I stood, on Sunday, with a friend, looking at his fields, which slope down, from the fellside to the water. The river was in spate, and silver lakes had formed in the meadows. He had got up early, to save his Swaledales from drowning. But where was he to put them? His drier fields, to the North, had rare herbs, and he had agreed with Natural England, not to put more sheep on them. And he owned no other fields. When he began, he had thirty acres – like others in the valley. Now, he has a hundred but that counts as a small farm today. A bad year, like this one, with poor sheep prices, torrential rain, and water-logged ground, could be catastrophic. He guessed that within a generation there would only be two farms left in the whole valley – large ranches, with hired labour – and all the remaining farmhouses would become homes for the wealthy. His sheep were dying “many because of fluke, but others, I feel, are just giving up.” As I walked up the fellside, I passed another dead sheep sprawled across a yellow-ant tussock.

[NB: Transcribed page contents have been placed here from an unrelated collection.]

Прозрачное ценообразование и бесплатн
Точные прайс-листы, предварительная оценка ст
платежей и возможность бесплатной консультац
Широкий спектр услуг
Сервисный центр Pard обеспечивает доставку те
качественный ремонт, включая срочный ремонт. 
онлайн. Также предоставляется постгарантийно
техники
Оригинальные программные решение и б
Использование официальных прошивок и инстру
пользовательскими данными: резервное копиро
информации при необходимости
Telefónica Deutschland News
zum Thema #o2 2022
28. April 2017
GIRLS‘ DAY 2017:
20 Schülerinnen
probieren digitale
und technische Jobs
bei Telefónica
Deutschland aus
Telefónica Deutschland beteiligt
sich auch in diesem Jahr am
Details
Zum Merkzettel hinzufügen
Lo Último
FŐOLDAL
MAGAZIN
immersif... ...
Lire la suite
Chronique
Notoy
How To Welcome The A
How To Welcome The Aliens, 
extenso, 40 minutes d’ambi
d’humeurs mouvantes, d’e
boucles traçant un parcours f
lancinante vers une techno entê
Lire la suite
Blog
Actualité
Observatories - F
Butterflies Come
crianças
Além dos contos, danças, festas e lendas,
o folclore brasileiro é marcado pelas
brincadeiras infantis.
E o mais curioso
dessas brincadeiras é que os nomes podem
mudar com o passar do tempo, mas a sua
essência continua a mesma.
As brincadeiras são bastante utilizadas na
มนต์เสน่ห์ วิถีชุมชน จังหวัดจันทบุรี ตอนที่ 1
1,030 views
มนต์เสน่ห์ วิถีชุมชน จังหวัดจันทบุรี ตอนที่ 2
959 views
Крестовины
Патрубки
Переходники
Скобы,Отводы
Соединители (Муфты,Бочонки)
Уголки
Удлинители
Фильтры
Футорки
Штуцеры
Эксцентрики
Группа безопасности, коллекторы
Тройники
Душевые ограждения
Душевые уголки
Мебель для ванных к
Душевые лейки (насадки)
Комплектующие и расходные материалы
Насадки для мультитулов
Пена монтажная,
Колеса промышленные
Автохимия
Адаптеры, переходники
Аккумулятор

This Monday, there was a debate in Parliament on funding for rural councils. I wanted to try to explain how the funding for schools, transport or housing, was the key to preserving our small farms, and our communities. I was joined by a dozen colleagues from other rural seats. Each speech focused on statistics and regulation: with jargon like “discrepancies in formula grants”, and “damping”. They demonstrated that people in rural councils received fifty per cent less per head than urban areas, paid more council tax, and received fewer services. The grant ignored the cost of heating rural homes, low wages, and minimal public transport. We begged for a little more money. But the ministers sat, shaking their heads, at every plea. One said, he’d just heard the same argument made for urban areas. And they had their own statistics. They appeared to feel that it was all just special pleading.
How do you convince someone in an urban area, to care about the nature of rural communities? That was our problem. Some made arguments on food security (the protein that is fed on our wet grass, will become more valuable as the world population grows, and wealthy Indians and Chinese want to eat more meat). Others argued that tourism is one of the most rapidly growing sectors in the rural economy: and people come to Cumbria not to see a picturesque wilderness, but to be part of a historical human landscape and community. But such economic arguments can always be answered with another blizzard of statistics, suggesting we can make money in a different way.
What we were failing to convey – or the ministers were failing to grasp – was, that living rural communities should also be seen as part of what makes for everyone’s British identity. (In other words, even the sense of nation which someone has in London gains strength from the reality of living villages). We are one of the most advanced developed countries in the world. It is over two hundred years since we began to clear our countryside of people, and lay mills, and factories, tenements, and civic palaces, across green fields. And yet by a miracle, we have preserved still some traces of where we began. But this precious survival is very fragile. Our organic, living communities — our young families, small farms, remaining schools, and men like my neighbour – are under extraordinary pressure from a dozen directions: from new environmental regulations, from fuel costs, and the vast powerful forces, which undercut all small rural shops, services, and farms, day after day. (Who can stand up to a supermarket?)
Without support, the character, and culture, and history of our rural areas will be lost forever. And we would become a land composed only of wealthy people who have moved to escape the cities. Cumbria is not the slopes of Spain, where the hillside is scarred and packed with half-completed concrete time-shares. Nor is it yet New Hampshire, where you can walk from house to holiday cottage, through scrubby woodland, aware only when you stumble across a half-broken dry-stone wall, that there were once any small farms at all. We are different even from the Scottish borders. Cross from Kershope to Newcastleton, and you are into a landscape of 2,000 acre farms, whose tenants have moved in from other areas of Scotland. The sheep in the heather are untended, and field after field has not a human in sight. Cumbria is – by some miracle – still, just enough of a living human landscape, rooted and connected through local families, to a local past. Our rural areas, are part of the civilisation and future and landscape we imagine for our grandchildren. Somewhere in the welter of statistics, we need to remember that one of the great responsibilities of government is to preserve some of what we cherish. And that includes our small farms, and our living villages. There is no
civilisation in a wilderness for millionaires.